Aucune photographie ne fait ce travail. L'odeur, elle, ne ment pas. Elle ne flatte pas, elle ne nostalgie pas : elle constate. On retrouve à cet instant, dans le creux du ventre, le sentiment précis qu'on éprouvait à six ans en rentrant de l'école — sans la mémoire d'un événement, sans une image, sans rien d'autre que cette sensation totale, qui dure deux secondes et s'efface.

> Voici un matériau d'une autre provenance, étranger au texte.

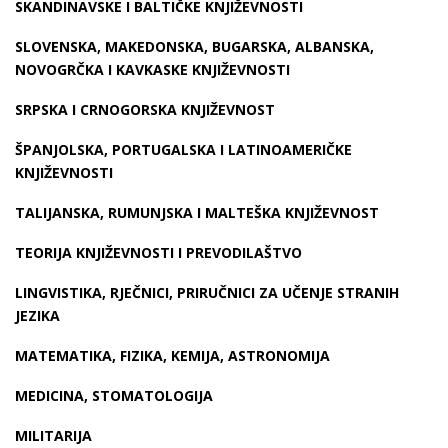
SKANDINAVSKE I BALTIČKE KNJIŽEVNOSTI
SLOVENSKA, MAKEDONSKA, BUGARSKA, ALBANSKA,
NOVOGRČKA I KAVKASKE KNJIŽEVNOSTI
SRPSKA I CRNOGORSKA KNJIŽEVNOST
ŠPANJOLSKA, PORTUGALSKA I LATINOAMERIČKE
KNJIŽEVNOSTI
TALIJANSKA, RUMUNJSKA I MALTEŠKA KNJIŽEVNOST
TEORIJA KNJIŽEVNOSTI I PREVODILAŠTVO
LINGVISTIKA, RJEČNICI, PRIRUČNICI ZA UČENJE STRANIH
JEZIKA
MATEMATIKA, FIZIKA, KEMIJA, ASTRONOMIJA
MEDICINA, STOMATOLOGIJA
MILITARIJA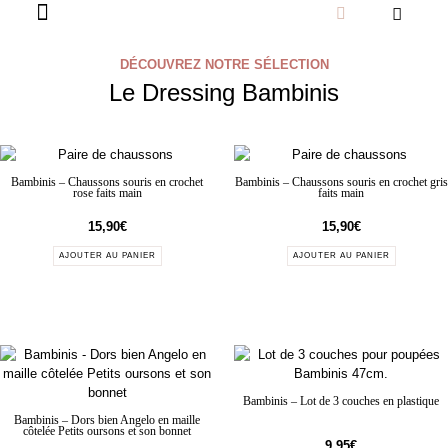
DÉCOUVREZ NOTRE SÉLECTION
Le Dressing Bambinis
Bambinis – Chaussons souris en crochet
Bambinis – Chaussons souris en crochet gris
rose faits main
faits main
15,90
€
15,90
€
AJOUTER AU PANIER
AJOUTER AU PANIER
Bambinis – Lot de 3 couches en plastique
Bambinis – Dors bien Angelo en maille
côtelée Petits oursons et son bonnet
9,95
€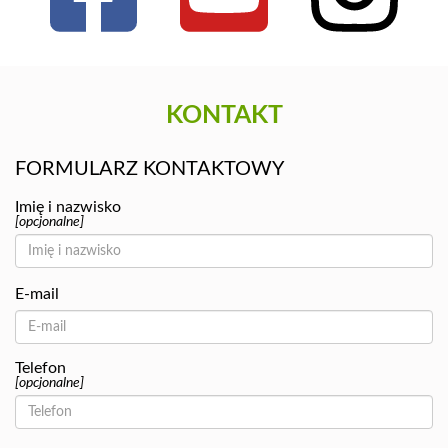
KONTAKT
FORMULARZ KONTAKTOWY
Imię i nazwisko
[opcjonalne]
E-mail
Telefon
[opcjonalne]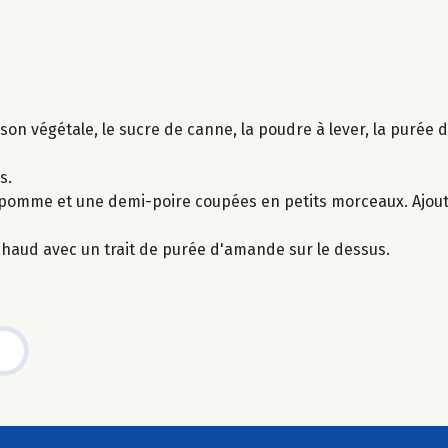
sson végétale, le sucre de canne, la poudre à lever, la purée 
s.
pomme et une demi-poire coupées en petits morceaux. Ajout
haud avec un trait de purée d'amande sur le dessus.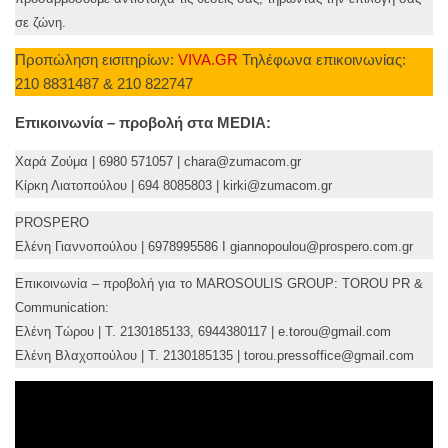
σε ζώνη.
Προπώληση εισιτηρίων:
VIVA.GR
Τηλέφωνα επικοινωνίας:
210 8831487 & 210 822747
Επικοινωνία – προβολή στα MEDIA:
Χαρά Ζούμα | 6980 571057 | chara@zumacom.gr
Κίρκη Λιατοπούλου | 694 8085803 | kirki@zumacom.gr
PROSPERO
Ελένη Γιαννοπούλου | 6978995586 Ι giannopoulou@prospero.com.gr
Επικοινωνία – προβολή για το MAROSOULIS GROUP: TOROU PR &
Communication:
Ελένη Τώρου | Τ. 2130185133, 6944380117 | e.torou@gmail.com
Ελένη Βλαχοπούλου | Τ. 2130185135 | torou.pressoffice@gmail.com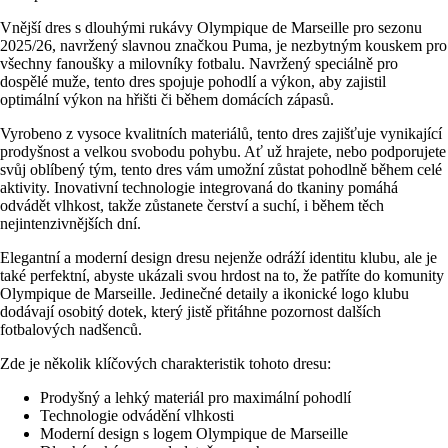
Vnější dres s dlouhými rukávy Olympique de Marseille pro sezonu
2025/26, navržený slavnou značkou Puma, je nezbytným kouskem pro
všechny fanoušky a milovníky fotbalu. Navržený speciálně pro
dospělé muže, tento dres spojuje pohodlí a výkon, aby zajistil
optimální výkon na hřišti či během domácích zápasů.
Vyrobeno z vysoce kvalitních materiálů, tento dres zajišťuje vynikající
prodyšnost a velkou svobodu pohybu. Ať už hrajete, nebo podporujete
svůj oblíbený tým, tento dres vám umožní zůstat pohodlně během celé
aktivity. Inovativní technologie integrovaná do tkaniny pomáhá
odvádět vlhkost, takže zůstanete čerství a suchí, i během těch
nejintenzivnějších dní.
Elegantní a moderní design dresu nejenže odráží identitu klubu, ale je
také perfektní, abyste ukázali svou hrdost na to, že patříte do komunity
Olympique de Marseille. Jedinečné detaily a ikonické logo klubu
dodávají osobitý dotek, který jistě přitáhne pozornost dalších
fotbalových nadšenců.
Zde je několik klíčových charakteristik tohoto dresu:
Prodyšný a lehký materiál pro maximální pohodlí
Technologie odvádění vlhkosti
Moderní design s logem Olympique de Marseille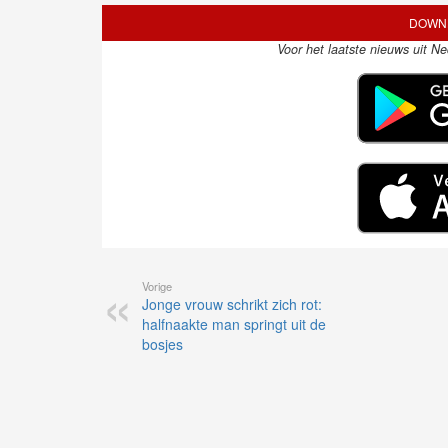
DOWNL
Voor het laatste nieuws uit N
Vorige
Jonge vrouw schrikt zich rot:
halfnaakte man springt uit de
bosjes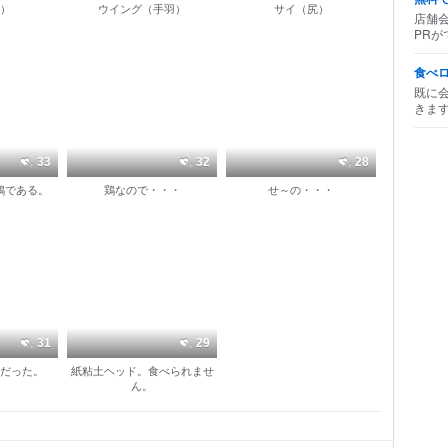
）
ウイング（手羽）
サイ（尻）
店舗
PRが
食べ
既に
きま
33
32
28
鶏である。
鶏なので・・・
せ～の・・・
31
29
だった。
紙粘土ヘッド。食べられませ
ん。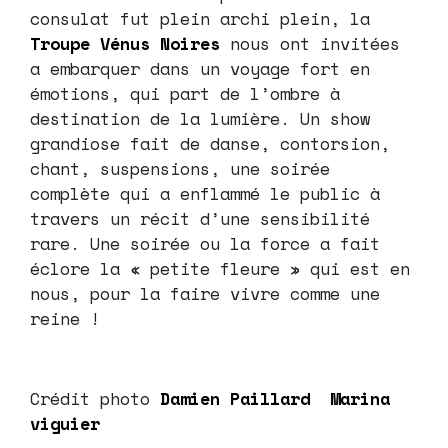
consulat fut plein archi plein, la
Troupe Vénus Noires
nous ont invitées
a embarquer dans un voyage fort en
émotions, qui part de l’ombre à
destination de la lumière. Un show
grandiose fait de danse, contorsion,
chant, suspensions, une soirée
complète qui a enflammé le public à
travers un récit d’une sensibilité
rare. Une soirée ou la force a fait
éclore la « petite fleure » qui est en
nous, pour la faire vivre comme une
reine !
Crédit photo
Damien Paillard
Marina
viguier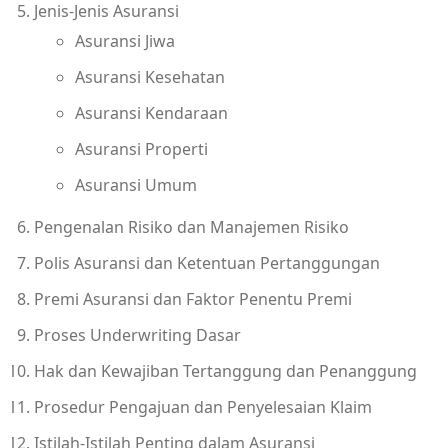
Jenis-Jenis Asuransi
Asuransi Jiwa
Asuransi Kesehatan
Asuransi Kendaraan
Asuransi Properti
Asuransi Umum
Pengenalan Risiko dan Manajemen Risiko
Polis Asuransi dan Ketentuan Pertanggungan
Premi Asuransi dan Faktor Penentu Premi
Proses Underwriting Dasar
Hak dan Kewajiban Tertanggung dan Penanggung
Prosedur Pengajuan dan Penyelesaian Klaim
Istilah-Istilah Penting dalam Asuransi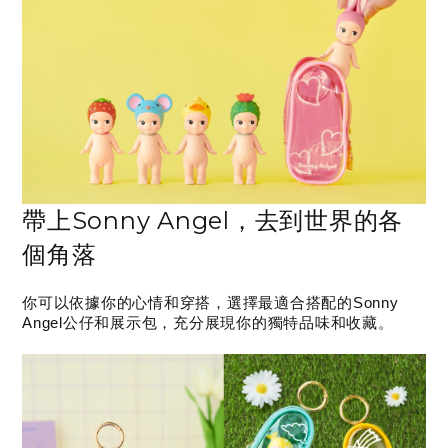
帶上Sonny Angel，去到世界的各
個角落
你可以依據你的心情和穿搭，選擇最適合搭配的Sonny
Angel公仔和展示包，充分展現你的獨特品味和收藏。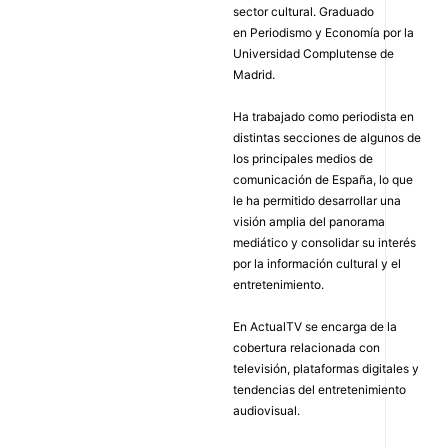
sector cultural. Graduado
en Periodismo y Economía por la
Universidad Complutense de
Madrid.
Ha trabajado como periodista en
distintas secciones de algunos de
los principales medios de
comunicación de España, lo que
le ha permitido desarrollar una
visión amplia del panorama
mediático y consolidar su interés
por la información cultural y el
entretenimiento.
En ActualTV se encarga de la
cobertura relacionada con
televisión, plataformas digitales y
tendencias del entretenimiento
audiovisual.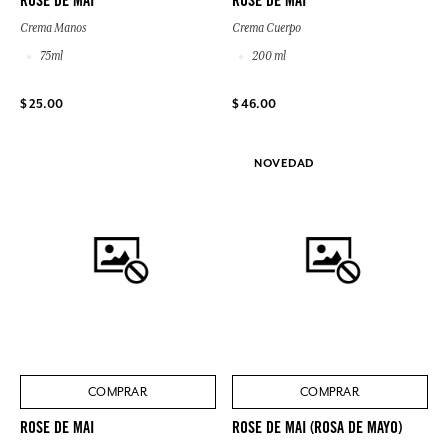
ROSE DE MAI
ROSE DE MAI
Crema Manos
Crema Cuerpo
75ml
200 ml
$ 25.00
$ 46.00
NOVEDAD
COMPRAR
COMPRAR
ROSE DE MAI
ROSE DE MAI (ROSA DE MAYO)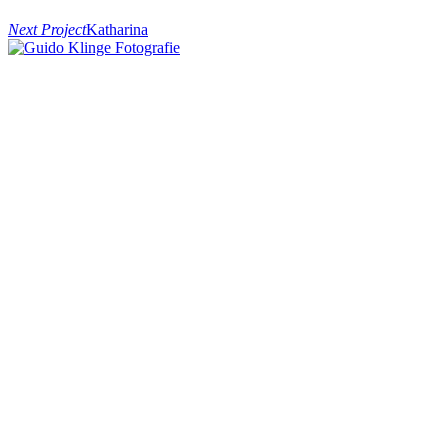
Next Project
Katharina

Les maisons gardent l'odeur de ceux qui les ont habitées longtemps. On peut repeindre, changer les rideaux, remplacer les meubles : le fond demeure. Il faut, pour le faire disparaître, un certain nombre d'années où plus personne n'y a vraiment vécu — et alors, c'est une autre odeur qui s'installe, plus neutre, plus pauvre, celle des maisons inhabitées.
On fait quelques pas dans le couloir. On essaye, à présent, de sentir l'odeur. On ne la sent plus. Elle aura été là à l'instant du seuil, pas après. C'est, peut-être, la dernière chose que la maison nous aura donnée : ce salut bref, suivi d'un silence dont on ne lui en voudra pas.